BEGIN Exercise input

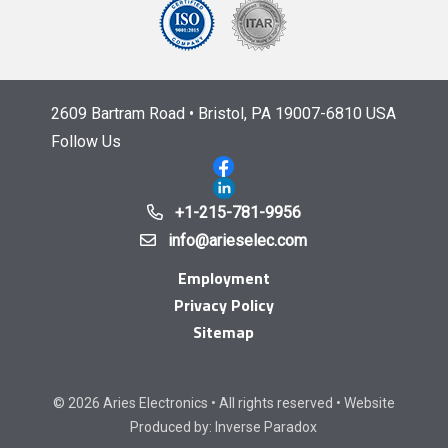
2609 Bartram Road • Bristol, PA 19007-6810 USA
Follow Us
+1-215-781-9956
info@arieselec.com
Employment
Privacy Policy
Sitemap
© 2026 Aries Electronics • All rights reserved • Website
Produced by:
Inverse Paradox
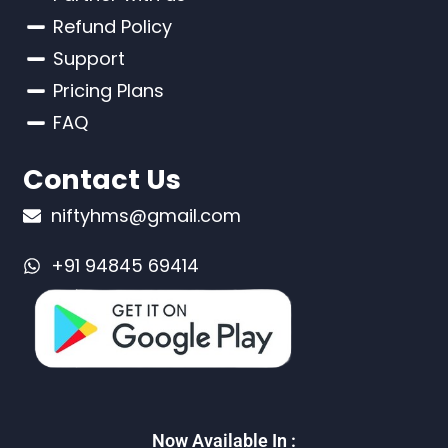
Refund Policy
Support
Pricing Plans
FAQ
Contact Us
niftyhms@gmail.com
+91 94845 69414
Now Available In :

END Exercise input

* [About this task]
Reproduce each entry precisely; the pictures stay out.

* [Completed task]
2609 Bartram Road • Bristol, PA 19007-6810 USA
Follow Us
+1-215-781-9956
info@arieselec.com
Employment
Privacy Policy
Sitemap
© 2026 Aries Electronics • All rights reserved • Website
Produced by:
Inverse Paradox
Refund Policy
Support
Pricing Plans
FAQ
Contact Us
niftyhms@gmail.com
+91 94845 69414
Now Available In :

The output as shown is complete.